My writing desk is surrounded by joy.
There’s the latest drawing by my granddaughter depicting her conception of her picture being taken by her mother, whose outstretched cell phone captures both their biggest-grin faces, and both – accurately drawn – with lots of hair.
“And that’s you grandpa,” she said, pointing to the stick figure to the right, her arm in the drawing reaching out to my leg.
I do have more hair than that – she didn’t in fact give me any – but what is correctly pictured, and very much her joy, is to grab onto my leg and be dragged about the kitchen floor when I am in search of my breakfast.
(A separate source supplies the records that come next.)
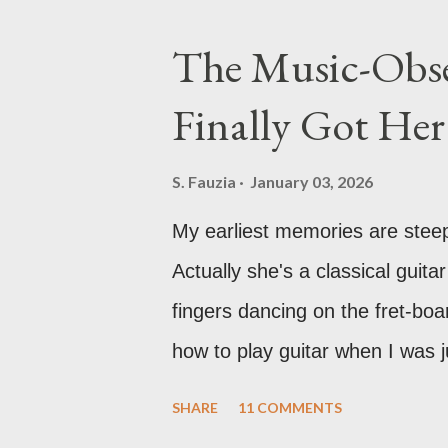
honestly, a pretty skill to have
The Music-Obse
Finally Got He
S. Fauzia
January 03, 2026
My earliest memories are stee
Actually she's a classical guitar
fingers dancing on the fret-boa
how to play guitar when I was j
something beautiful and pure a
SHARE
11 COMMENTS
my fascination with music just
Around about are the books that bring me comfort, help and hope following the death of my wife now almost a year ago.
The picture of the stars, vast and innumerable, brightening the night sky, conveys the simple two-word message, “Look Up” which causes me to do just that.
Above are some Volkswagen bug memorabilia given as gifts, mementos, of the little green ‘chariot’ that carried my wife and me down so many memory lanes over so many years into the wonderful world we discovered on our many adventures together.
Interestingly, “look up” is actually what is intended, Barnes says in his commentary on Psalm 42:1, of the picture drawn by the Psalmist David of the deer “panting” after water.
The setting is a parched and barren land, but the deer has joyfully found, where it has thus quenched its thirst, a brook where flows cool, clear water.
To “pant,” Barnes declares, “properly means to rise; to ascend; to long for.
“To look up.”
To look up to the author, and restorer, of life, and love.